# An Introduction



## Navvy (Mar 20, 2009)

Hi everyone, thought I'd introduce myself. My name is Brian and I live in Ottawa, Ontario. I've only started listening to "Classical" in the past couple weeks. I've had a bit of an odd evolution inmusical taste. I listened to hip-hop through high school, then got into folk music in university, that morphed into traditional music and I dabbled in the tin whistle and wooden flute for a couple years and finally I started listening exclusively to folk rock. Then I was driving somewhere a couple weeks ago and scanning the radio, fell on some classical and decided it was something I should make the effort to get into.

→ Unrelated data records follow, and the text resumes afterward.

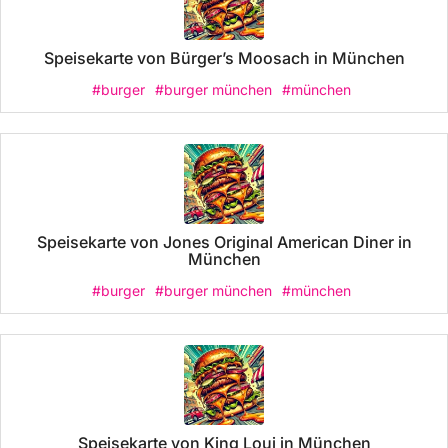
Speisekarte von Bürger’s Moosach in München
#burger
#burger münchen
#münchen
Speisekarte von Jones Original American Diner in
München
#burger
#burger münchen
#münchen
Speisekarte von King Loui in München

Well, I downloaded a "50 Essential Classical Music" album from iTunes and listened to that for a couple days, found a couple pieces I liked and looked them up. Turns out all the pieces that caught my attention were Bach, so I purchased Julia Fischer's Violin Concertos and have been listening to Concerto for Two Violins 50 times a day for the past week or so. It's great fun. I found it really interesting that I could listen to a selection of classical music and, without knowing anything about the tunes or classical music in general, pick out 5 or so Bach compositions as my favourites.

So, obviously there's more than enough Bach for me to try to get through (especially at the pace I'm going), but I'd love recommendations on other composers with similar complexity and ornamentation (late baroque correct?). I listened to a bit of Vivaldi, but the pieces I heard were a bit too playful for my taste. 

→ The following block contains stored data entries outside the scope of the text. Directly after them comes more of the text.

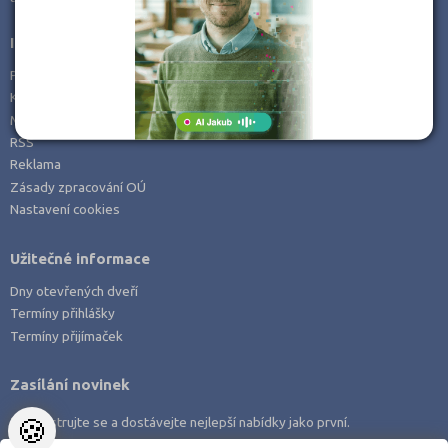
Informace
Prohlášení o přístupnosti
Kontakt
Mapa serveru
RSS
Reklama
Zásady zpracování OÚ
Nastavení cookies
Užitečné informace
Dny otevřených dveří
Termíny přihlášky
Termíny přijímaček
Zasílání novinek
🍪
Zaregistrujte se a dostávejte nejlepší nabídky jako první.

Anyways, happy to be here!


----------



## hdk132 (Mar 18, 2009)

Welcome! It's great that you have gotten into classical music. Bach is a great place to start. Make sure you listen to his Magnificat (in D) and his 6 Cello Suites. From Bach you might try going into Hayden or Mozart. IMO Bach is pretty unique, and yes he is late baroque. Hayden is early classical and Mozart is mid classical so they are logical steps. Hayden wrote an unbelievable number of symphonies, I'm not going to try to reccomend any, but his chamber music is pretty good too (trios and quartets). For Mozart, check his piano phantasies and his symphonies (No. 40 perhaps). 

The ornamentation you hear is just baroque style, earlier composers such as Corelli are actually going to have more because the 2nd time through a passage the musitian is expected to improvise around the melody. I fully support your dislike of Vivaldi . Stay away from Teleman too. You may like Handel, I never developed a taste for him myself but he does have some good stuff. You picked up a "complexity" in Bach: that's exactly right, and that is totally unique to Bach. He writes with this extraordinary logical flow in his music. This is particularly evident in any of his fugues and his violin Chicconne (sp?).

Hope this is of help. Have fun in your listening!


----------



## marval (Oct 29, 2007)

Hi Brian,

Welcome to the forum, glad you could join us.


Margaret


----------